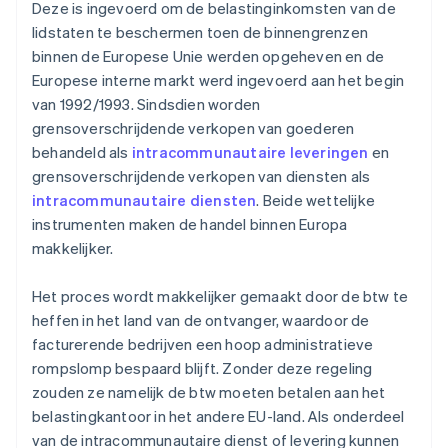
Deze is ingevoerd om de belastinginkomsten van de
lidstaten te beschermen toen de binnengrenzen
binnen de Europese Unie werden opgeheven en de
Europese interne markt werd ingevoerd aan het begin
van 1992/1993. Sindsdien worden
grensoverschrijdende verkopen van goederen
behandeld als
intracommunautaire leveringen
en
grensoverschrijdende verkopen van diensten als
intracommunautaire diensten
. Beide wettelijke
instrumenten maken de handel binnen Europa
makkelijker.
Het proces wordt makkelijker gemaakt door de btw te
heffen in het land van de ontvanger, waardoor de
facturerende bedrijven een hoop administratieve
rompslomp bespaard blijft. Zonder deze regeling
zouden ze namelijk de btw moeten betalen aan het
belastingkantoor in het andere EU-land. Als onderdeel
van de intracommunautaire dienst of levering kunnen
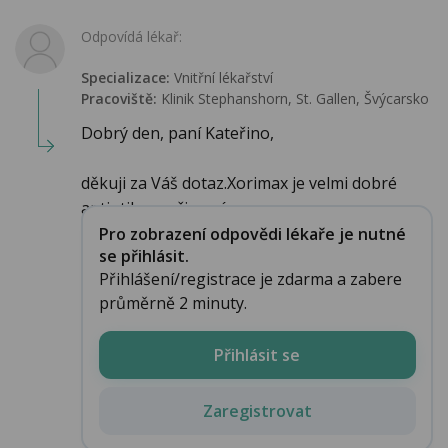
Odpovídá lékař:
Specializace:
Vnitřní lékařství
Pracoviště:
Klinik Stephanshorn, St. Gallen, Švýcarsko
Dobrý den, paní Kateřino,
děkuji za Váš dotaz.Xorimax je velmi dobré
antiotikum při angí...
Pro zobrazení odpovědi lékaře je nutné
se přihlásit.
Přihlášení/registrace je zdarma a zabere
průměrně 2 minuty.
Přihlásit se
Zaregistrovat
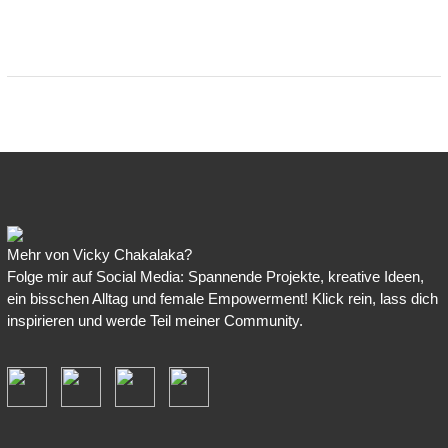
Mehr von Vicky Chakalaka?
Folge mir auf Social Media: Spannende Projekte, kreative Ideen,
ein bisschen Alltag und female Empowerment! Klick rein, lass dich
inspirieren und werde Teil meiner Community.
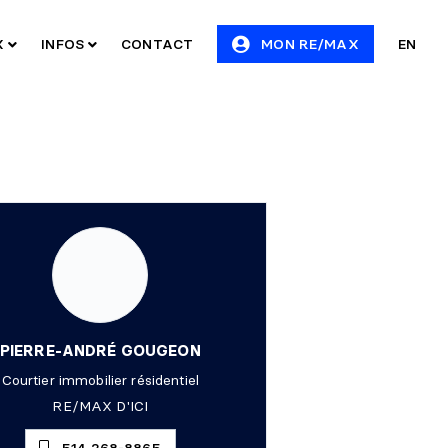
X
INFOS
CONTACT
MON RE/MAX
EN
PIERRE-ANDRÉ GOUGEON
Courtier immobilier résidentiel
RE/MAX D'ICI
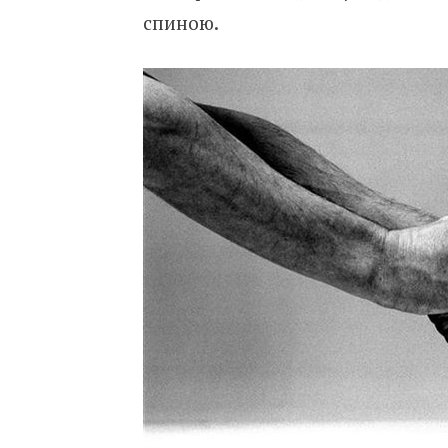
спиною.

────────────────

Requirement:
When you find the line that contains "Het proces wordt", retype it and every line after it through the end of the data above, exactly, with no pictures.

Answer to this problem:
Het proces wordt makkelijker gemaakt door de btw te
heffen in het land van de ontvanger, waardoor de
facturerende bedrijven een hoop administratieve
rompslomp bespaard blijft. Zonder deze regeling
zouden ze namelijk de btw moeten betalen aan het
belastingkantoor in het andere EU-land. Als onderdeel
van de intracommunautaire dienst of levering kunnen
Odpovídá lékař:
Specializace:
Vnitřní lékařství
Pracoviště:
Klinik Stephanshorn, St. Gallen, Švýcarsko
Dobrý den, paní Kateřino,
děkuji za Váš dotaz.Xorimax je velmi dobré
antiotikum při angí...
Pro zobrazení odpovědi lékaře je nutné
se přihlásit.
Přihlášení/registrace je zdarma a zabere
průměrně 2 minuty.
Přihlásit se
Zaregistrovat
Mehr von Vicky Chakalaka?
Folge mir auf Social Media: Spannende Projekte, kreative Ideen,
ein bisschen Alltag und female Empowerment! Klick rein, lass dich
inspirieren und werde Teil meiner Community.
X
INFOS
CONTACT
MON RE/MAX
EN
PIERRE-ANDRÉ GOUGEON
Courtier immobilier résidentiel
RE/MAX D'ICI
спиною.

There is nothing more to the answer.